U.S. stock markets are mixed with the technology-heavy Nasdaq trading higher. Helping to boost technology stocks this morning is news that the Senate passed the US Innovations and Competition Act (USICA) on Tuesday. The USICA will help America remain competitive with China on technological innovation. The $250 bln bill will provide funding for domestic semiconductor R&D, an increase in funding for the National Science Foundation as well as other R&D spending in applied sciences. The bill will move to the House in coming weeks prior to reaching President Biden’s desk. Stocks are likely to have a muted session today as investors await May’s CPI reading due out tomorrow. On the data front, mortgage applications fell 3.1% last week as refinancing slowed despite a drop in the average 30-yr fixed rate mortgage to 3.15%. European stocks closed lower with materials stocks leading the decline. Asian stocks closed mostly lower after China’s May producer prices came in slightly hotter than expected.

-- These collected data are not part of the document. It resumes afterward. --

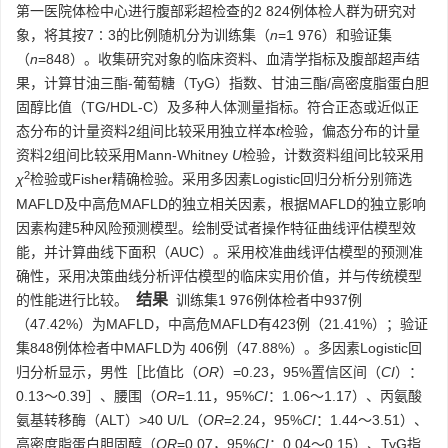
第一医院体检中心进行腹部彩超检查的2 824例体检人群为研究对
象，将其按7∶3的比例随机分为训练集（
n
=1 976）和验证集
（
n
=848）。收集研究对象的临床资料、血清学指标及腹部超声结
果，计算甘油三酯-葡萄糖（TyG）指数、甘油三酯/高密度脂蛋白胆
固醇比值（TG/HDL-C）及多种人体测量指标。符合正态或近似正
态分布的计量资料2组间比较采用独立样本
t
检验，偏态分布的计量
资料2组间比较采用Mann-Whitney
U
检验，计数资料组间比较采用
2
χ
检验或Fisher精确检验。采用多因素Logistic回归分析分别筛选
MAFLD及中高危MAFLD的独立相关因素，根据MAFLD的独立影响
因素构建5种风险预测模型。绘制受试者操作特征曲线评估模型效
能，并计算曲线下面积（AUC）。采用校准曲线评估模型的预测准
确性，采用决策曲线分析评估模型的临床实用价值，并与传统模型
结果
的性能进行比较。
训练集1 976例体检者中937例
（47.42%）为MAFLD，中高危MAFLD有423例（21.41%）；验证
集848例体检者中MAFLD为 406例（47.88%）。多因素Logistic回
归分析显示，男性［比值比（
OR
）=0.23，95%置信区间（
CI
）：
0.13～0.39］、腰围（
OR
=1.11，95%
CI
：1.06～1.17）、丙氨酸
氨基转移酶（ALT）>40 U/L（
OR
=2.24，95%
CI
：1.44～3.51）、
高密度脂蛋白胆固醇（
OR
=0.07，95%
CI
：0.04～0.15）、TyG指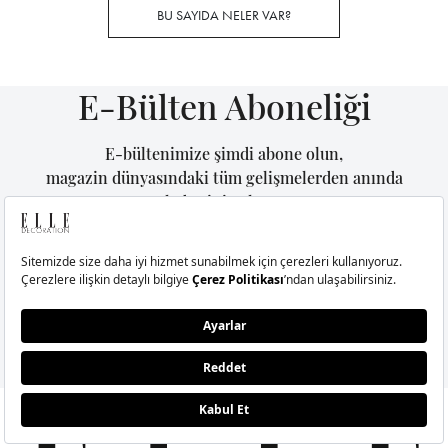
BU SAYIDA NELER VAR?
E-Bülten Aboneliği
E-bültenimize şimdi abone olun,
magazin dünyasındaki tüm gelişmelerden anında
haberiniz olsun.
GÖNDER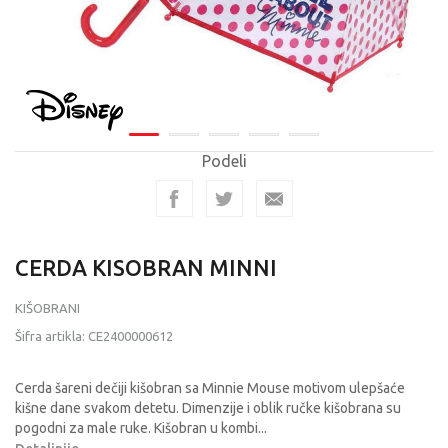
Podeli
CERDA KISOBRAN MINNI
KIŠOBRANI
Šifra artikla:
CE2400000612
Cerda šareni dečiji kišobran sa Minnie Mouse motivom ulepšaće
kišne dane svakom detetu. Dimenzije i oblik ručke kišobrana su
pogodni za male ruke. Kišobran u kombi
...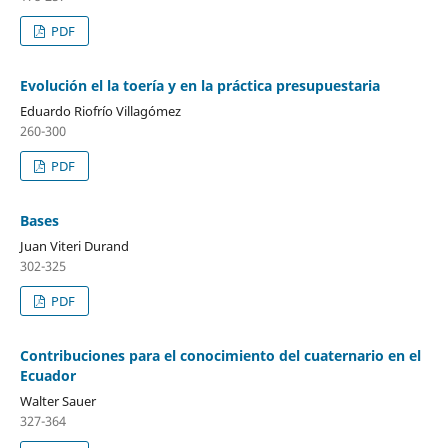
PDF
Evolución el la toería y en la práctica presupuestaria
Eduardo Riofrío Villagómez
260-300
PDF
Bases
Juan Viteri Durand
302-325
PDF
Contribuciones para el conocimiento del cuaternario en el
Ecuador
Walter Sauer
327-364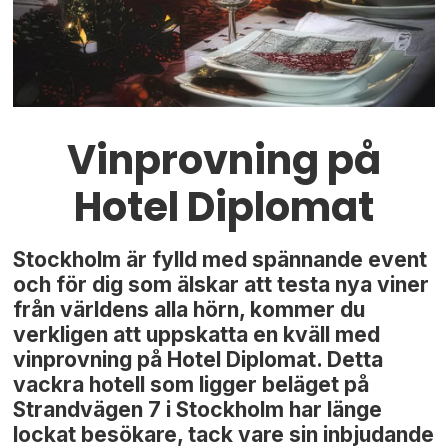
Vinprovning på
Hotel Diplomat
Stockholm är fylld med spännande event
och för dig som älskar att testa nya viner
från världens alla hörn, kommer du
verkligen att uppskatta en kväll med
vinprovning på Hotel Diplomat. Detta
vackra hotell som ligger beläget på
Strandvägen 7 i Stockholm har länge
lockat besökare, tack vare sin inbjudande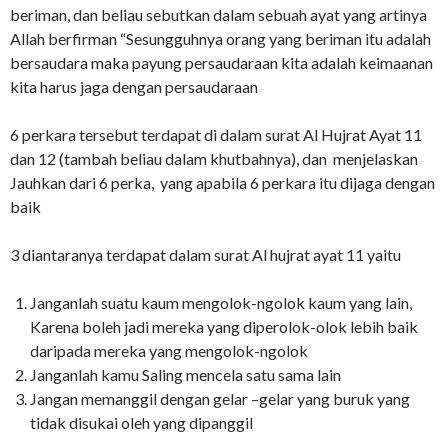
beriman, dan beliau sebutkan dalam sebuah ayat yang artinya
Allah berfirman “Sesungguhnya orang yang beriman itu adalah
bersaudara maka payung persaudaraan kita adalah keimaanan
kita harus jaga dengan persaudaraan
6 perkara tersebut terdapat di dalam surat Al Hujrat Ayat 11
dan 12 (tambah beliau dalam khutbahnya), dan menjelaskan
Jauhkan dari 6 perka, yang apabila 6 perkara itu dijaga dengan
baik
3 diantaranya terdapat dalam surat Al hujrat ayat 11 yaitu
Janganlah suatu kaum mengolok-ngolok kaum yang lain,
Karena boleh jadi mereka yang diperolok-olok lebih baik
daripada mereka yang mengolok-ngolok
Janganlah kamu Saling mencela satu sama lain
Jangan memanggil dengan gelar –gelar yang buruk yang
tidak disukai oleh yang dipanggil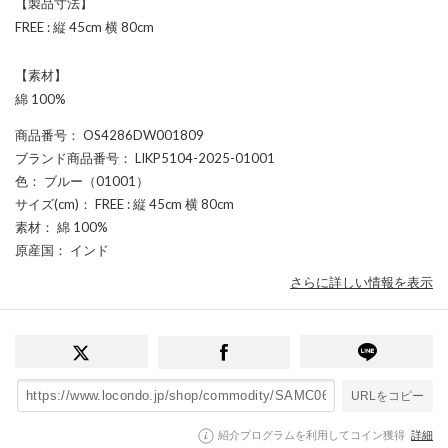
【製品寸法】
FREE : 縦 45cm 横 80cm
【素材】
綿 100%
商品番号
： OS4286DW001809
ブランド商品番号
： LIKP5104-2025-01001
色
： ブルー（01001）
サイズ(cm)
： FREE : 縦 45cm 横 80cm
素材
： 綿 100%
原産国
： インド
さらに詳しい情報を表示
URLをコピー
紹介プログラムを利用してコイン獲得
詳細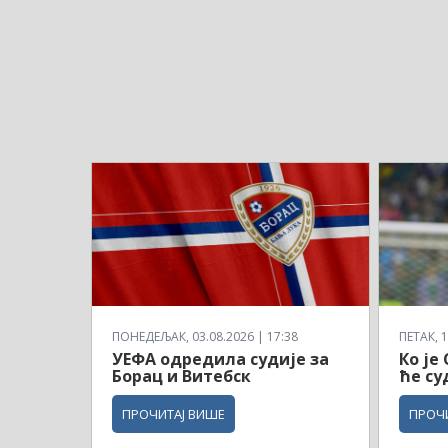
ПОНЕДЕЉАК, 03.08.2026 | 17:38
ПЕТАК, 1
УЕФА одредила судије за
Ко је
Борац и Витебск
ће су
ПРОЧИТАЈ ВИШЕ
ПРОЧ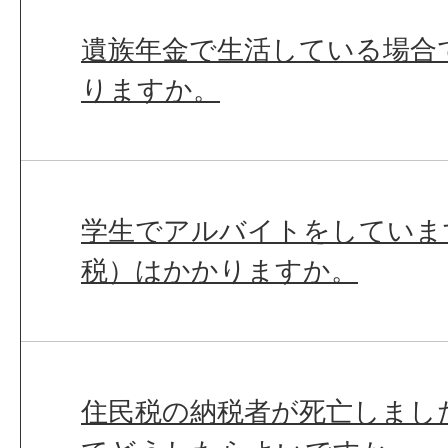
遺族年金で生活している場合
りますか。
学生でアルバイトをしていま
税）はかかりますか。
住民税の納税者が死亡しまし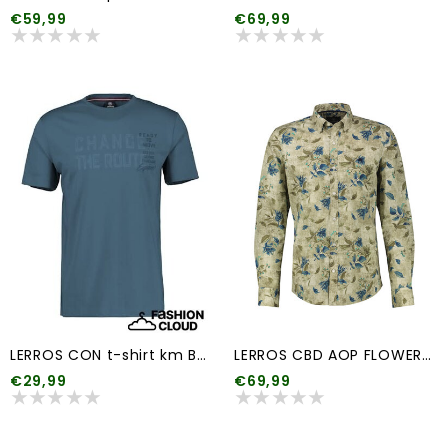
€59,99
€69,99
LERROS CON t-shirt km BT (meerdere kleuren)
LERROS CBD AOP FLOWERS STR.
€29,99
€69,99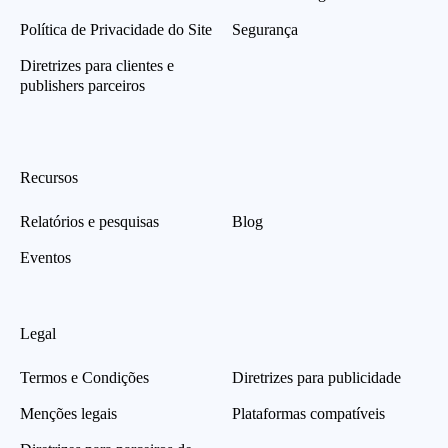
Política de Privacidade do Site
Segurança
Diretrizes para clientes e
publishers parceiros
Recursos
Relatórios e pesquisas
Blog
Eventos
Legal
Termos e Condições
Diretrizes para publicidade
Menções legais
Plataformas compatíveis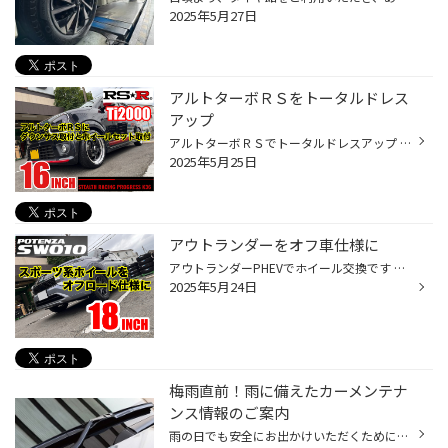
2025年5月27日
アルトターボＲＳをトータルドレス
アップ
アルトターボＲＳでトータルドレスアップ ダウンサス取付とタイヤホイール交換です 装着したダウンサスはRSR TI2000 3.5cmほどのローダウンになります 装着ホイールはステルスレーシング プログレスＫ３６ サイズは16x6.0 45 4-100 タイヤはポテンザアドレンナリンRE004 サイズは165/50R16 軽自動車...
2025年5月25日
アウトランダーをオフ車仕様に
アウトランダーPHEVでホイール交換です オーナー様のご希望でオールテレーンタイヤに 合わせたホイールチョイスです 装着ホイールはこちら ポテンザSW010 18x8.0 35 5-114 カラーはフラットダークガンメタリック ホイールは軽量スポーツホイールですが オールテレーンタイヤと合わせると 見事なオフ...
2025年5月24日
梅雨直前！雨に備えたカーメンテナ
ンス情報のご案内
雨の日でも安全にお出かけいただくために、事前の点検やメンテナンスをオススメしたい 3つのカーメンテナンスポイントをお伝えいたします。 【梅雨前メンテナンスポイント3選！】 ■ワイパー ワイパーが劣化すると、雨の日の視界が悪くなります。 梅雨に入ると雨の日が長くつづくこともしばしば。 年...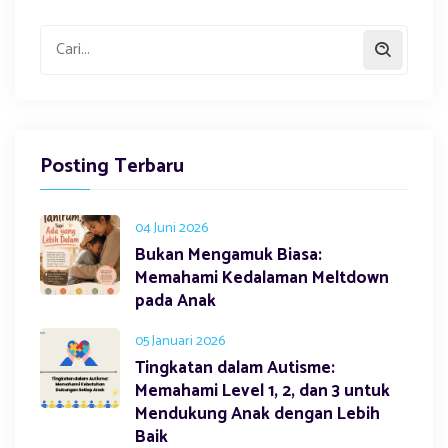
Posting Terbaru
04 Juni 2026
Bukan Mengamuk Biasa:
Memahami Kedalaman Meltdown
pada Anak
05 Januari 2026
Tingkatan dalam Autisme:
Memahami Level 1, 2, dan 3 untuk
Mendukung Anak dengan Lebih
Baik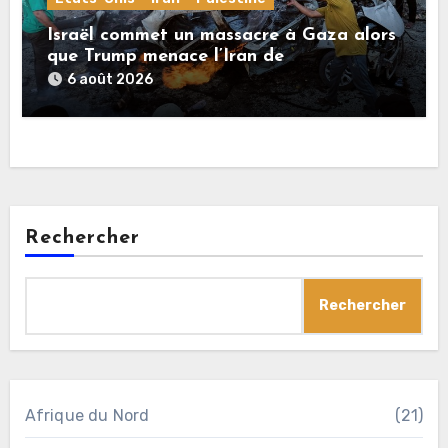
Israël commet un massacre à Gaza alors
que Trump menace l’Iran de
«décapitation»
6 août 2026
Rechercher
Rechercher
Afrique du Nord
(21)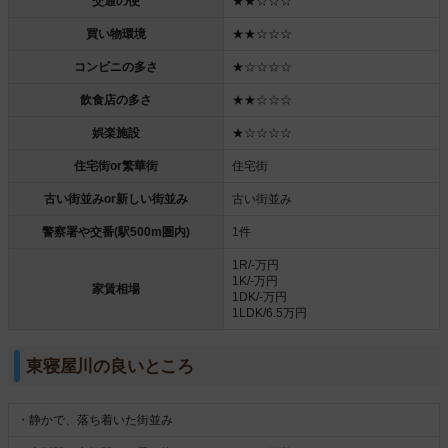
交通の便
★★☆☆☆
買い物環境
★★☆☆☆
コンビニの多さ
★☆☆☆☆
飲食店の多さ
★★☆☆☆
娯楽施設
★☆☆☆☆
住宅街or繁華街
住宅街
古い街並みor新しい街並み
古い街並み
警察署や交番(駅500m圏内)
1件
1R/-万円
1K/-万円
家賃相場
1DK/-万円
1LDK/6.5万円
東寝屋川の良いところ
・静かで、落ち着いた街並み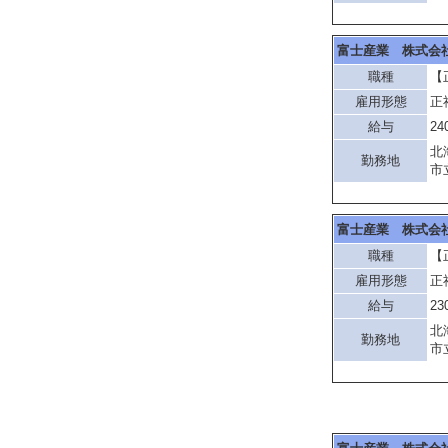
富士産業 株式会
職種
【
雇用形態
正
給与
24
北
勤務地
市
富士産業 株式会
職種
【
雇用形態
正
給与
23
北
勤務地
市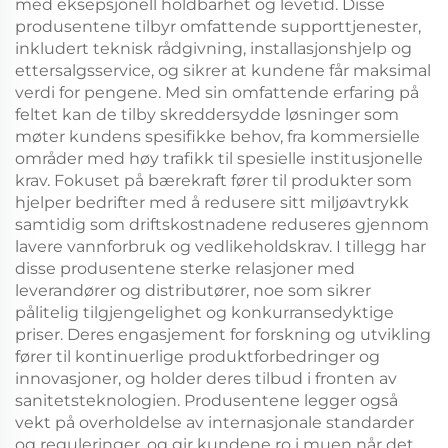
med eksepsjonell holdbarhet og levetid. Disse
produsentene tilbyr omfattende supporttjenester,
inkludert teknisk rådgivning, installasjonshjelp og
ettersalgsservice, og sikrer at kundene får maksimal
verdi for pengene. Med sin omfattende erfaring på
feltet kan de tilby skreddersydde løsninger som
møter kundens spesifikke behov, fra kommersielle
områder med høy trafikk til spesielle institusjonelle
krav. Fokuset på bærekraft fører til produkter som
hjelper bedrifter med å redusere sitt miljøavtrykk
samtidig som driftskostnadene reduseres gjennom
lavere vannforbruk og vedlikeholdskrav. I tillegg har
disse produsentene sterke relasjoner med
leverandører og distributører, noe som sikrer
pålitelig tilgjengelighet og konkurransedyktige
priser. Deres engasjement for forskning og utvikling
fører til kontinuerlige produktforbedringer og
innovasjoner, og holder deres tilbud i fronten av
sanitetsteknologien. Produsentene legger også
vekt på overholdelse av internasjonale standarder
og reguleringer, og gir kundene ro i muen når det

U.S. stock futures are lower. Equity futures are lower due to higher-than-expected CPI report. CPI rose 4.2% in April, faster than expected and the consensus was for 3.6%. The monthly gain was 0.8%, against the expected 0.2%. Higher data was mainly related to a lower base from last year. Principally, inflation was low at this same time in 2020 and the year over year comparison might be distorted. However, the Dow, S&P and Nasdaq-100 futures declined further post report and 10y and 30y yields are higher. Colonial Pipeline is expected to restore a major portion of operations by the end of the week; however, gasoline prices could rise further if pipelines are not fully reinstated. European markets are higher and Asian closed lower. Spreads remain tight and this week Amazon issued roughly $15 billion corporate bonds across the benchmark maturity spectrum, taking full advantage of lower yields + spreads. The proceeds are mainly for general corporate purposes.